New resource discusses how managers can apply social science to better respond to and communicate about wildlife disease to the public.


We first started talking about the need for a new human dimensions chapter for the updated U.S. Geological Survey’s Field Manual of Wildlife Diseases more than 5 years ago. At that time, I had no idea that (a) it would take so long for the chapter to come together, nor (b) that it would finally be ready for release during a zoonotic disease pandemic. Zoonotic diseases are infectious diseases that are shared between animals and humans. It is generally accepted that the virus SARS-CoV-2, which causes the disease COVID-19, originated in wildlife and crossed over to humans. The exact mechanism is still unknown. SARS-CoV-2 evolved to spread from human-to-human, but many of the human dimensions considerations outlined in our wildlife disease chapter still apply.

The links between human and animal health have been recognized since the 19th century. Yet, an international interdisciplinary approach to holistically address human, animal, and environmental health did not emerge until the 21st century, under the term One Health. NOAA One Health released a story map last year describing how NOAA supports a healthy nation. Our new chapter contributes to NOAA's One Health efforts.

How Wildlife Diseases Affect People

About three out of four new infectious diseases in people come from domestic animals and wildlife. They typically infect people in several ways: 

  • Through direct or indirect contact with diseased animals.
  • Through bites from insects that transfer the disease from animals to people (called “vectors”).
  • When people consume contaminated food or water.

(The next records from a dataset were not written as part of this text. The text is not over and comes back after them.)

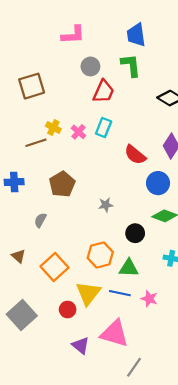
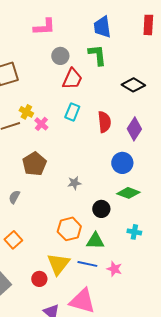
pink cross: (78, 132) -> (41, 124), moved
red semicircle: (135, 155) -> (104, 122), moved, turned -135
orange square: (54, 267) -> (13, 240), moved, size x0.7

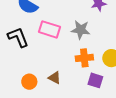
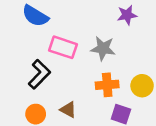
black L-shape: (18, 37) -> (39, 74), moved, turned 65

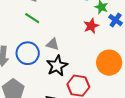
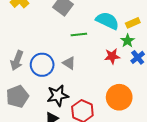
green line: (32, 18) -> (79, 34), moved, turned -56
black star: (57, 66) -> (58, 96), moved

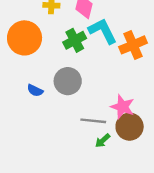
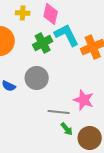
brown circle: (130, 127) -> (90, 138), moved
green arrow: (103, 141) -> (67, 129), turned -88

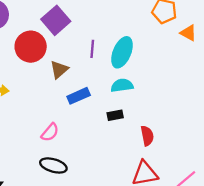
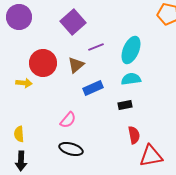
red circle: (31, 47) -> (43, 63), moved
purple line: (92, 49) -> (96, 47), moved, turned 63
red semicircle: (147, 136) -> (134, 135), moved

For example, eating raw shellfish can cause infections and death from the bacteria Vibrio

Sometimes people are more concerned about effects of a disease on native wildlife and domestic animals used for food, fiber (silk, fur, and feathers), or companionship than about human infections. One prevalent example in Hawaiʻi is toxoplasmosis, which is one of the leading causes of death for the endangered Hawaiian monk seal. Although people can also contract toxoplasmosis, human health concerns are less controversial than animal management. The Toxoplasma disease organism only reproduces in cats and is spread through their feces. Managing outdoor cats as predators of native wildlife is already highly controversial. Managing toxoplasmosis has the collateral impact of linking monk seals to this controversy. Such collateral impacts can be more challenging to address in society than the biological aspects of the disease.

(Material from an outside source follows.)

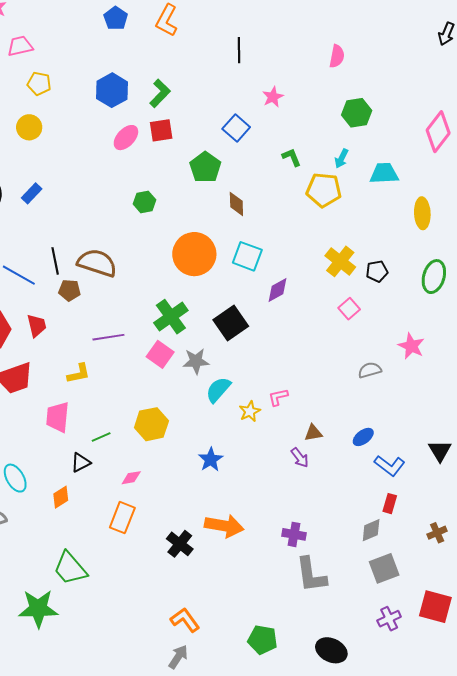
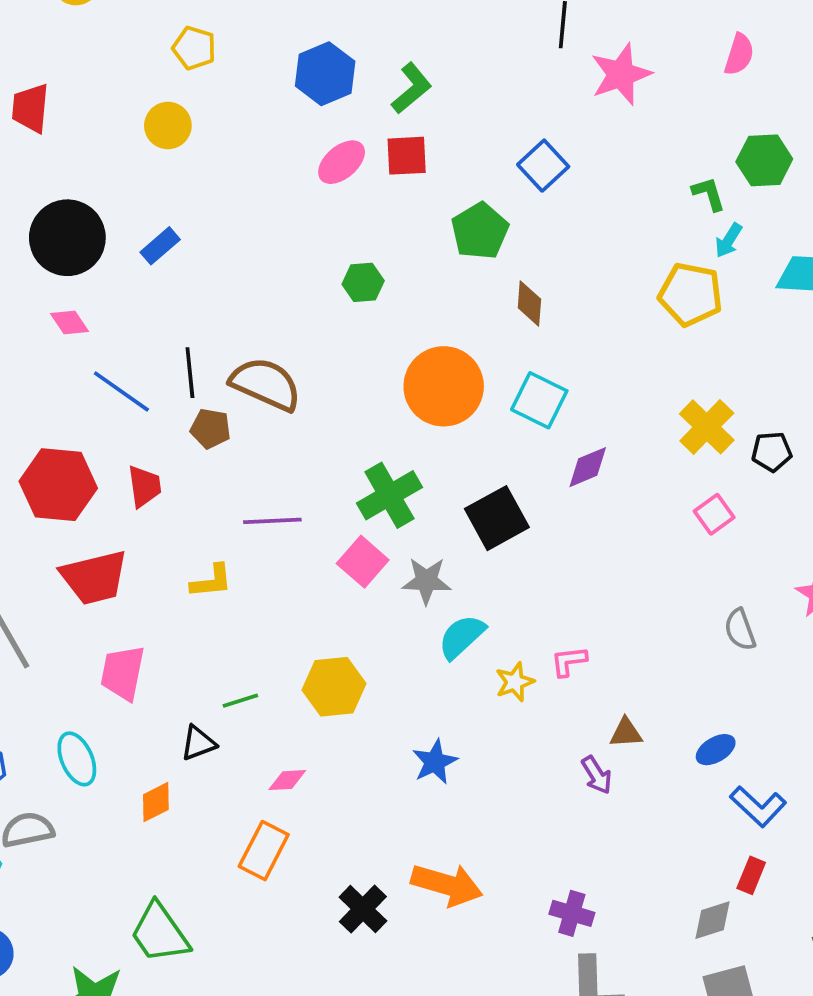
pink star: (273, 97) -> (621, 74), moved, size x1.6
green L-shape: (292, 157) -> (709, 194), moved
gray semicircle: (370, 370) -> (740, 630), turned -100
pink trapezoid: (58, 417) -> (123, 673), moved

Pohaku and pup on a beach in Kauai.

Pōhaku (RO28) and pup RKA6 on a beach in Kauaʻi. Pōhaku passed away on April 1, 2020 after a 10-week-long battle with toxoplasmosis. The process of managing toxoplasmosis generates controversy, which is a collateral impact of wildlife disease management. Photo: NOAA Fisheries.

Still other wildlife diseases may not infect people at all, but can have drastic effects on species that people depend on. For example, viral hemorrhagic septicemia causes large-scale fish kills of species popular for sport-fishing and bait. Fish and wildlife managers play a large role in the management of all of these types of diseases, which are the focus of this new chapter.

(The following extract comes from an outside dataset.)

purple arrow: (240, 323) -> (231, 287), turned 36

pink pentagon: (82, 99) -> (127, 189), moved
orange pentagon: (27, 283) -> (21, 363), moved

How People Affect Wildlife Diseases

Societal beliefs, attitudes, norms, and risk perceptions about how people should interact with animals and the environment create many of the situations that cause disease outbreaks. For example, animals raised and kept in artificially high concentrations for food production can increase the risk for disease. While producers can use antibiotics, indiscriminate use can also result in diseases becoming resistant to antibiotics. In order to sustain a growing human population, managers must regularly determine how to manage these trade-offs. In marine resource management, disease concerns have been one constraint in developing the aquaculture sector.

Kampachi farm off Kona, Hawaii.

Innovative site design and management ensure that this kampachi (Seriola rivoliana) farm off Kona is compatible with the unique Hawaiʻi offshore environment. Photo: NOAA Fisheries.

Changes to the environment can cause animal species that evolved separately to interact with each other in new ways that facilitate disease transmission. Clearing habitats for development, agriculture, and livestock production can displace some wildlife species, while others may adapt to these new human-altered environments. Animals that learn to take advantage of the new human sources of food and shelter can transmit disease. This dynamic has been happening as long as people have been altering the environment. Rats and fleas transmitted bubonic plague in the Middle Ages; in more recent times, raccoons are carriers of rabies in suburban neighborhoods on the mainland United States. Commercial trade in wildlife meat (often referred to as bushmeat trade) and wildlife markets that sell both live and dead exotic animals have also been linked to diseases like HIV/AIDS, ebola, and now COVID-19.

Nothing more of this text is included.